Es toda una liturgia.
Las plantas me gritan que
sus raíces están dispuestas a recoger todos los alimentos que el
suelo al que se aferran les brinda. Que sus tallos están prestos a
transportar esa sangre rica en nutrientes hasta la hoja y la flor más
diminuta.
Que el verde macilento
volverá a reverdecer con todo su brillo y todos sus matices.
Que los frutos que están
agazapados deseando henchirse de suculentos sabores no pueden esperar
más.
Que desean la lluvia pero
ésta no llega.
Que quieren volver a ver
al jardinero con su regadera en la mano para sentir de nuevo su ducha
vivificante.
Que volverá nuevamente a
hacerles más agradable su existencia.
Y el jardinero llega.
Aquel que, a veces, les
hace estremecerse de pavor porque de él depende que se sientan
amenazadas por una nunca deseada mutilación o por su total
exterminio.
No tienen nada que temer.
El ritual comienza.
Siguiendo siempre el
mismo orden inicia el riego. Abundante y refrescante para los
helechos; preciso y nunca demasiado copioso para los geranios e
hibiscos; escaso y muy espaciado en el tiempo para los cactus, los
lirios y las aloe vera. prolongado para la acacia de Constantinopla y
para los madroños; exiguo, pero suficiente, para el granado enano.

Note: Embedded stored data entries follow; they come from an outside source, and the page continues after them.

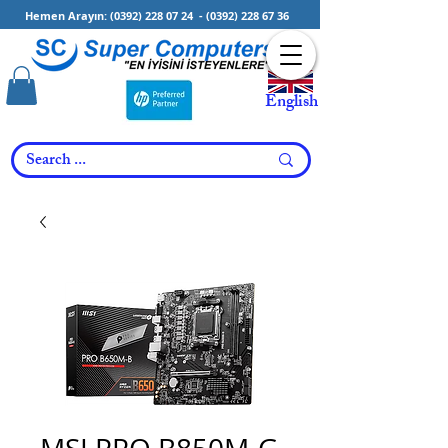
Hemen Arayın:
(0392) 228 07 24
-
(0392) 228 67 36
English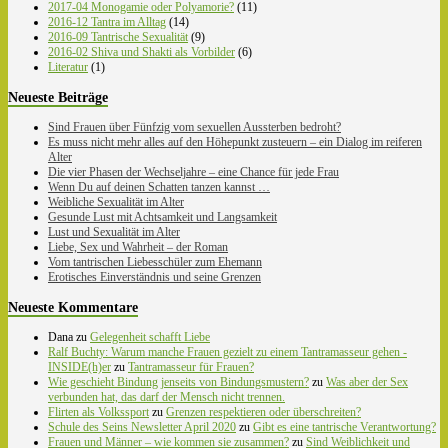
2017-04 Monogamie oder Polyamorie?
(11)
2016-12 Tantra im Alltag
(14)
2016-09 Tantrische Sexualität
(9)
2016-02 Shiva und Shakti als Vorbilder
(6)
Literatur
(1)
Neueste Beiträge
Sind Frauen über Fünfzig vom sexuellen Aussterben bedroht?
Es muss nicht mehr alles auf den Höhepunkt zusteuern – ein Dialog im reiferen
Alter
Die vier Phasen der Wechseljahre – eine Chance für jede Frau
Wenn Du auf deinen Schatten tanzen kannst …
Weibliche Sexualität im Alter
Gesunde Lust mit Achtsamkeit und Langsamkeit
Lust und Sexualität im Alter
Liebe, Sex und Wahrheit – der Roman
Vom tantrischen Liebesschüler zum Ehemann
Erotisches Einverständnis und seine Grenzen
Neueste Kommentare
Dana
zu
Gelegenheit schafft Liebe
Ralf Buchty: Warum manche Frauen gezielt zu einem Tantramasseur gehen -
INSIDE(h)er
zu
Tantramasseur für Frauen?
Wie geschieht Bindung jenseits von Bindungsmustern?
zu
Was aber der Sex
verbunden hat, das darf der Mensch nicht trennen.
Flirten als Volkssport
zu
Grenzen respektieren oder überschreiten?
Schule des Seins Newsletter April 2020
zu
Gibt es eine tantrische Verantwortung?
Frauen und Männer – wie kommen sie zusammen?
zu
Sind Weiblichkeit und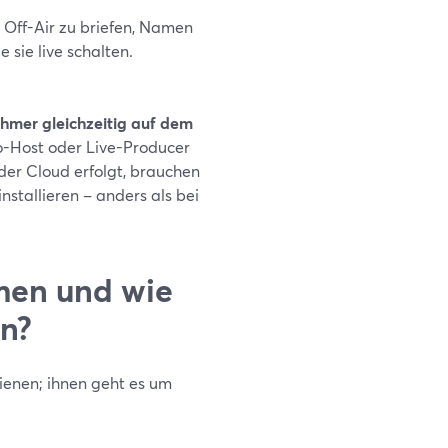
e Off-Air zu briefen, Namen
 sie live schalten.
ehmer gleichzeitig auf dem
o-Host oder Live-Producer
 der Cloud erfolgt, brauchen
stallieren – anders als bei
amen und wie
en?
ienen; ihnen geht es um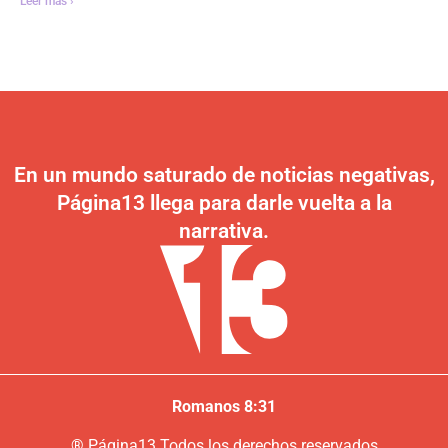
Leer más ›
En un mundo saturado de noticias negativas,
Página13 llega para darle vuelta a la
narrativa.
Romanos 8:31
®
P
ágina13
Todos los derechos reservados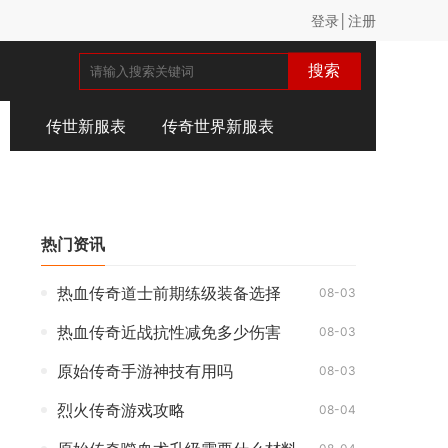
登录│注册
搜索
传世新服表
传奇世界新服表
热门资讯
热血传奇道士前期练级装备选择
08-03
热血传奇近战抗性减免多少伤害
08-03
原始传奇手游神技有用吗
08-03
烈火传奇游戏攻略
08-04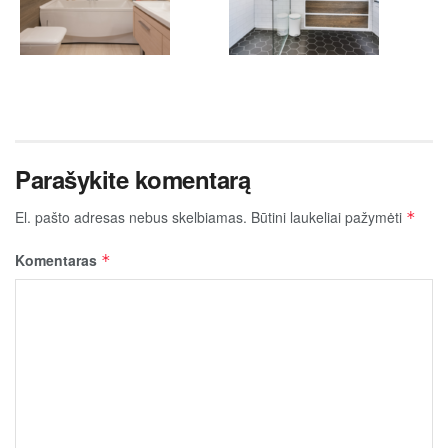
Parašykite komentarą
El. pašto adresas nebus skelbiamas.
Būtini laukeliai pažymėti
*
Komentaras
*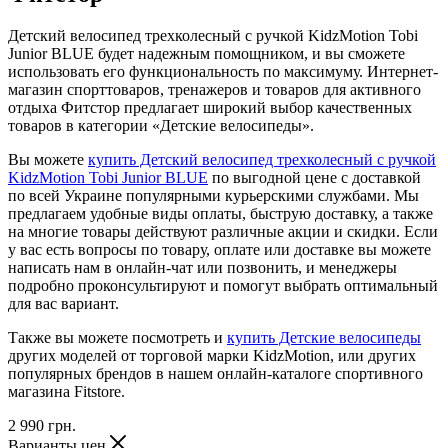
Детский велосипед трехколесный с ручкой KidzMotion Tobi
Junior BLUE будет надежным помощником, и вы сможете
использовать его функциональность по максимуму. Интернет-
магазин спорттоваров, тренажеров и товаров для активного
отдыха Фитстор предлагает широкий выбор качественных
товаров в категории «Детские велосипеды».
Вы можете
купить Детский велосипед трехколесный с ручкой
KidzMotion Tobi Junior BLUE
по выгодной цене с доставкой
по всей Украине популярными курьерскими службами. Мы
предлагаем удобные виды оплаты, быструю доставку, а также
на многие товары действуют различные акции и скидки. Если
у вас есть вопросы по товару, оплате или доставке вы можете
написать нам в онлайн-чат или позвонить, и менеджеры
подробно проконсультируют и помогут выбрать оптимальный
для вас вариант.
Также вы можете посмотреть и
купить Детские велосипеды
других моделей от торговой марки KidzMotion, или других
популярных брендов в нашем онлайн-каталоге спортивного
магазина Fitstore.
2 990
грн.
Варианты цен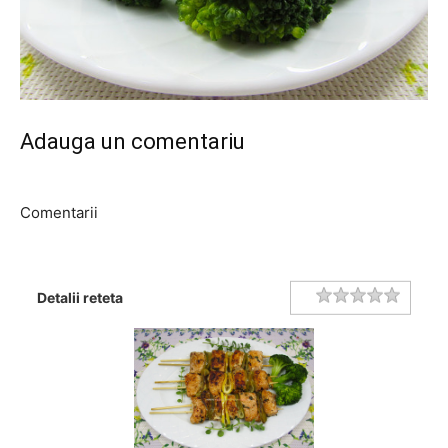
Adauga un comentariu
Comentarii
Rating
1 star
2 stars
3 stars
4 stars
5 stars
Detalii reteta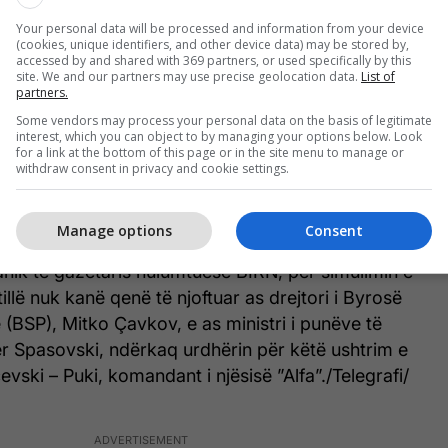
Your personal data will be processed and information from your device
 ka qenë prania e njëzet pjesëtarëve të njësisë
(cookies, unique identifiers, and other device data) may be stored by,
accessed by and shared with 369 partners, or used specifically by this
ë afërsi të ambasadës, që ka shkaktuar aktivizimin e
site. We and our partners may use precise geolocation data.
List of
lit të sigurisë dhe të insturksioneve për të
partners.
largohen nga dritaret dhe të strehohen.
Some vendors may process your personal data on the basis of legitimate
interest, which you can object to by managing your options below. Look
for a link at the bottom of this page or in the site menu to manage or
jatur rreth 20 minuta, ndërkaq ushtrimi i njësisë
withdraw consent in privacy and cookie settings.
në i paralajmëruar, megjithëse ambasada ka qenë e
 ushtrim për rast sulmi terrorist.
Manage options
Consent
lkanik të gazetaris hulumtuese BIRN, për simulimin e
tillë nuk kanë qenë të njoftuar as drejtori i Byrosë
e (BSP), Mitko Çavkov, e as ministri i punëve të
r Spasovski, ndërkaq urdhërin për këtë ushtrim e
evski – Puki, komandant i njësisë ”Alfa”./Telegrafi/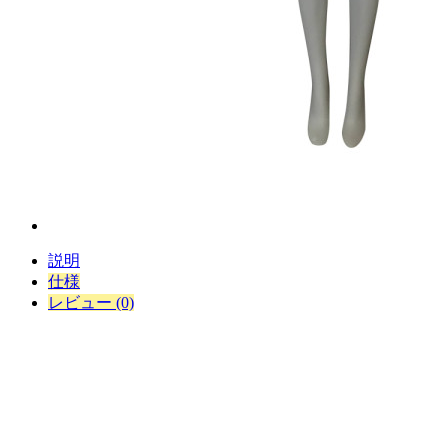
説明
仕様
レビュー (0)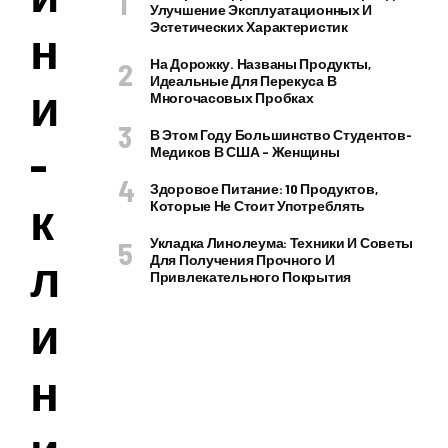
Улучшение Эксплуатационных И
Эстетических Характеристик
н
На Дорожку. Названы Продукты,
Идеальные Для Перекуса В
и
Многочасовых Пробках
В Этом Году Большинство Студентов-
-
Медиков В США – Женщины
Здоровое Питание: 10 Продуктов,
к
Которые Не Стоит Употреблять
Укладка Линолеума: Техники И Советы
л
Для Получения Прочного И
Привлекательного Покрытия
и
н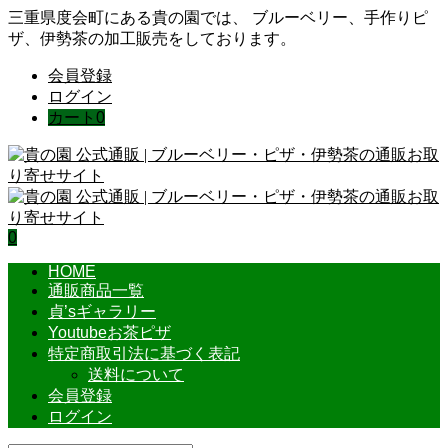
三重県度会町にある貴の園では、 ブルーベリー、手作りピ
ザ、伊勢茶の加工販売をしております。
会員登録
ログイン
カート
0
0
HOME
通販商品一覧
貞’sギャラリー
Youtubeお茶ピザ
特定商取引法に基づく表記
送料について
会員登録
ログイン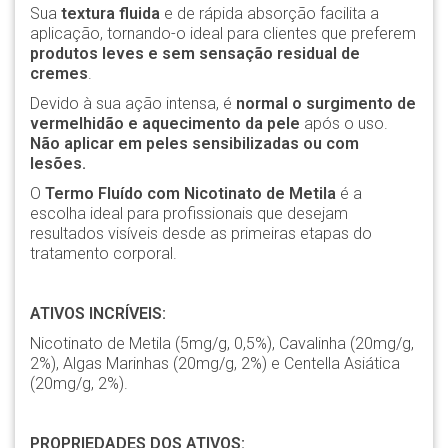
Sua
textura fluida
e de rápida absorção facilita a
aplicação, tornando-o ideal para clientes que preferem
produtos leves e sem sensação residual de
cremes
.
Devido à sua ação intensa, é
normal o surgimento de
vermelhidão e aquecimento da pele
após o uso.
Não aplicar em peles sensibilizadas ou com
lesões.
O
Termo Fluído com Nicotinato de Metila
é a
escolha ideal para profissionais que desejam
resultados visíveis desde as primeiras etapas do
tratamento corporal.
ATIVOS INCRÍVEIS:
Nicotinato de Metila (5mg/g, 0,5%), Cavalinha (20mg/g,
2%), Algas Marinhas (20mg/g, 2%) e Centella Asiática
(20mg/g, 2%).
PROPRIEDADES DOS ATIVOS: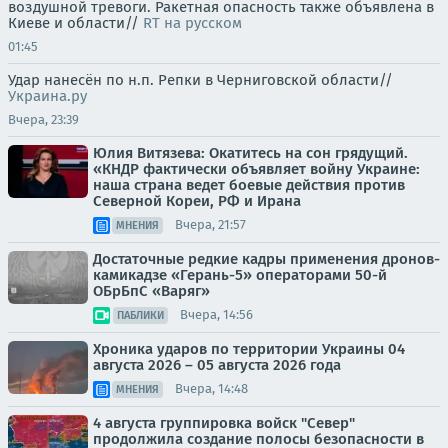
воздушной тревоги. Ракетная опасность также объявлена в
Киеве и области//
RT на русском
01:45
Удар нанесён по н.п. Репки в Черниговской области//
Украина.ру
Вчера, 23:39
Юлия Витязева: Окатитесь на сон грядущий.
«КНДР фактически объявляет войну Украине:
наша страна ведет боевые действия против
Северной Кореи, РФ и Ирана
Вчера, 21:57
МНЕНИЯ
Достаточные редкие кадры применения дронов-
камикадзе «Герань-5» операторами 50-й
ОБрБпС «Варяг»
Вчера, 14:56
ПАБЛИКИ
Хроника ударов по территории Украины 04
августа 2026 – 05 августа 2026 года
Вчера, 14:48
МНЕНИЯ
4 августа группировка войск "Север"
продолжила создание полосы безопасности в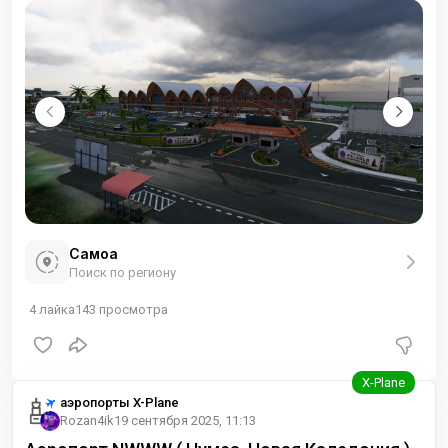
Самоа
Поиск по региону
4
лайка
143
просмотра
аэропорты X-Plane
Rozan4ik
19 сентября 2025, 11:13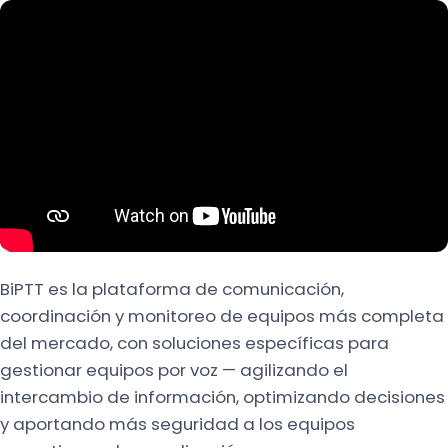
BiPTT es la plataforma de comunicación,
coordinación y monitoreo de equipos más completa
del mercado, con soluciones específicas para
gestionar equipos por voz — agilizando el
intercambio de información, optimizando decisiones
y aportando más seguridad a los equipos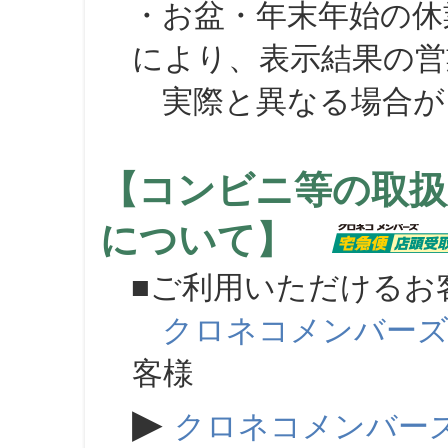
・お盆・年末年始の休
により、表示結果の営
実際と異なる場合が
【コンビニ等の取扱
について】
■ご利用いただけるお
クロネコメンバー
客様
▶
クロネコメンバー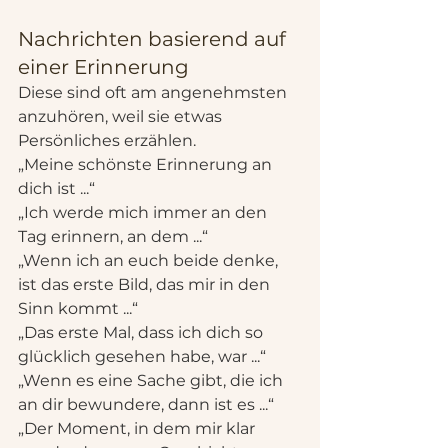
Nachrichten basierend auf 
einer Erinnerung
Diese sind oft am angenehmsten 
anzuhören, weil sie etwas 
Persönliches erzählen.
„Meine schönste Erinnerung an 
dich ist ...“
„Ich werde mich immer an den 
Tag erinnern, an dem ...“
„Wenn ich an euch beide denke, 
ist das erste Bild, das mir in den 
Sinn kommt ...“
„Das erste Mal, dass ich dich so 
glücklich gesehen habe, war ...“
„Wenn es eine Sache gibt, die ich 
an dir bewundere, dann ist es ...“
„Der Moment, in dem mir klar 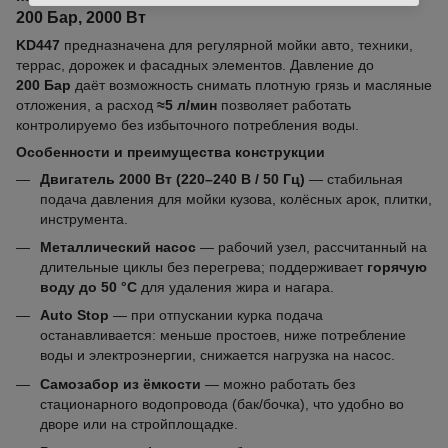
200 Бар, 2000 Вт
KD447
предназначена для регулярной мойки авто, техники,
террас, дорожек и фасадных элементов. Давление до
200 Бар
даёт возможность снимать плотную грязь и масляные
отложения, а расход
≈5 л/мин
позволяет работать
контролируемо без избыточного потребления воды.
Особенности и преимущества конструкции
Двигатель 2000 Вт (220–240 В / 50 Гц)
— стабильная
подача давления для мойки кузова, колёсных арок, плитки,
инструмента.
Металлический насос
— рабочий узел, рассчитанный на
длительные циклы без перегрева; поддерживает
горячую
воду до 50 °C
для удаления жира и нагара.
Auto Stop
— при отпускании курка подача
останавливается: меньше простоев, ниже потребление
воды и электроэнергии, снижается нагрузка на насос.
Самозабор из ёмкости
— можно работать без
стационарного водопровода (бак/бочка), что удобно во
дворе или на стройплощадке.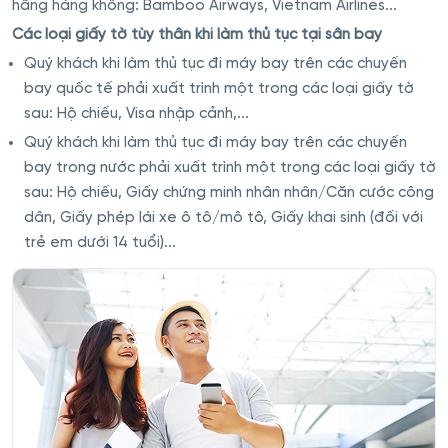
hãng hàng không: Bamboo Airways, Vietnam Airlines...
Các loại giấy tờ tùy thân khi làm thủ tục tại sân bay
Quý khách khi làm thủ tục đi máy bay trên các chuyến
bay quốc tế phải xuất trình một trong các loại giấy tờ
sau: Hộ chiếu, Visa nhập cảnh,...
Quý khách khi làm thủ tục đi máy bay trên các chuyến
bay trong nước phải xuất trình một trong các loại giấy tờ
sau: Hộ chiếu, Giấy chứng minh nhân nhân/Căn cước công
dân, Giấy phép lái xe ô tô/mô tô, Giấy khai sinh (đối với
trẻ em dưới 14 tuổi)...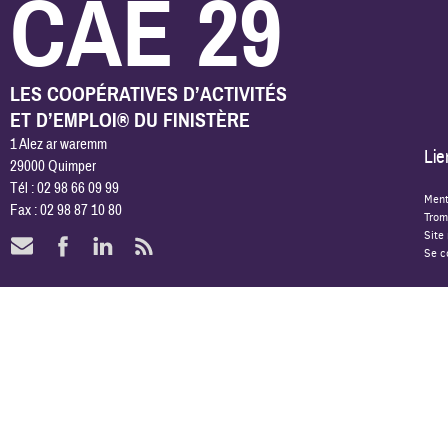
CAE 29
LES COOPÉRATIVES D’ACTIVITÉS
ET D’EMPLOI® DU FINISTÈRE
1 Alez ar waremm
Lie
29000 Quimper
Tél : 02 98 66 09 99
Ment
Fax : 02 98 87 10 80
Trom
Site
Se c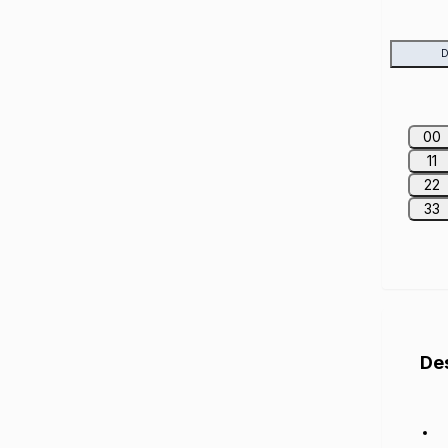
D
00
11
22
33
De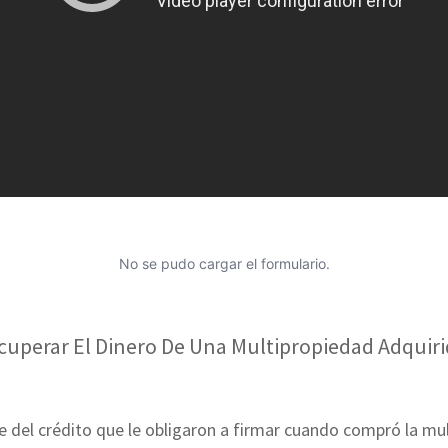
No se pudo cargar el formulario.
perar El Dinero De Una Multipropiedad Adquiri
 del crédito que le obligaron a firmar cuando compró la mul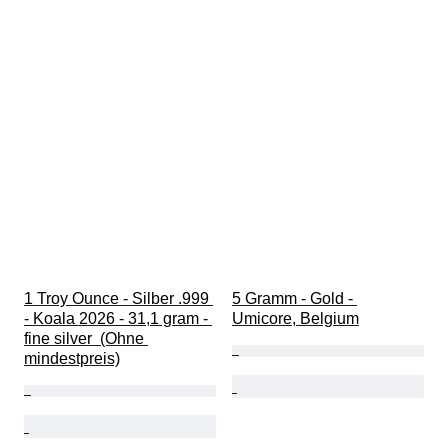
1 Troy Ounce - Silber .999 
5 Gramm - Gold - 
- Koala 2026 - 31,1 gram - 
Umicore, Belgium
fine silver  (Ohne 
mindestpreis)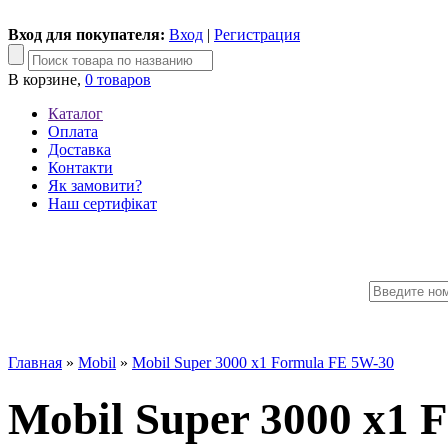
Вход для покупателя:
Вход
|
Регистрация
В корзине,
0 товаров
Каталог
Оплата
Доставка
Контакти
Як замовити?
Наш сертифікат
Главная
»
Mobil
»
Mobil Super 3000 x1 Formula FE 5W-30
Mobil Super 3000 x1 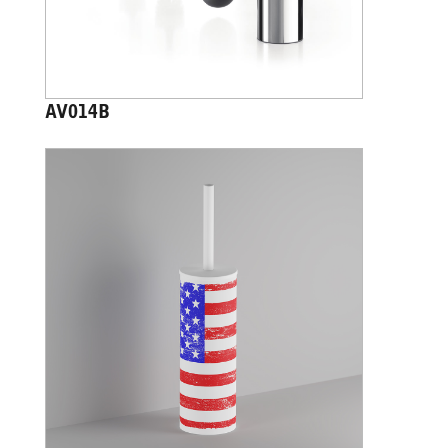
AV014B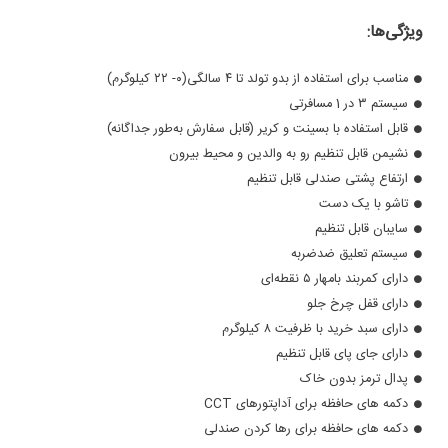
ویژگی‌ها:
مناسب برای استفاده از بدو تولد تا ۴ سالگی(۰- ۲۲ کیلوگرم)
سیستم ۳ در 1 مسافرتی
قابل استفاده با بسینت و کریر (قابل سفارش به‌طور جداگانه)
نشیمن قابل تنظیم رو به والدین و محیط بیرون
ارتفاع پشتی صندلی قابل تنظیم
تاشو با یک دست
سایبان قابل تنظیم
سیستم تعلیق ضدضربه
دارای کمربند بامهار ۵ نقطه‌ای
دارای قفل چرخ جلو
دارای سبد خرید با ظرفیت ۸ کیلوگرم
دارای جای پای قابل تنظیم
پدال ترمز بدون خاک
دکمه های حافظه برای آداپتورهای CCT
دکمه های حافظه برای رها کردن صندلی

Y, como colofón, el abundante y refrescante abanico de chorros de
agua de la manguera para las yedras, las madreselvas y pasionarias de
los tapiales del jardín.
Cuando el ritual
finaliza, todo vuelve a sentirse sosegado y tranquilo y comienzan a
exhalar sus perfumes y aromas el romero, el tomillo y la dama de
noche.
Su agradecimiento por la
frescura que les proporciona el riego es manifiesto.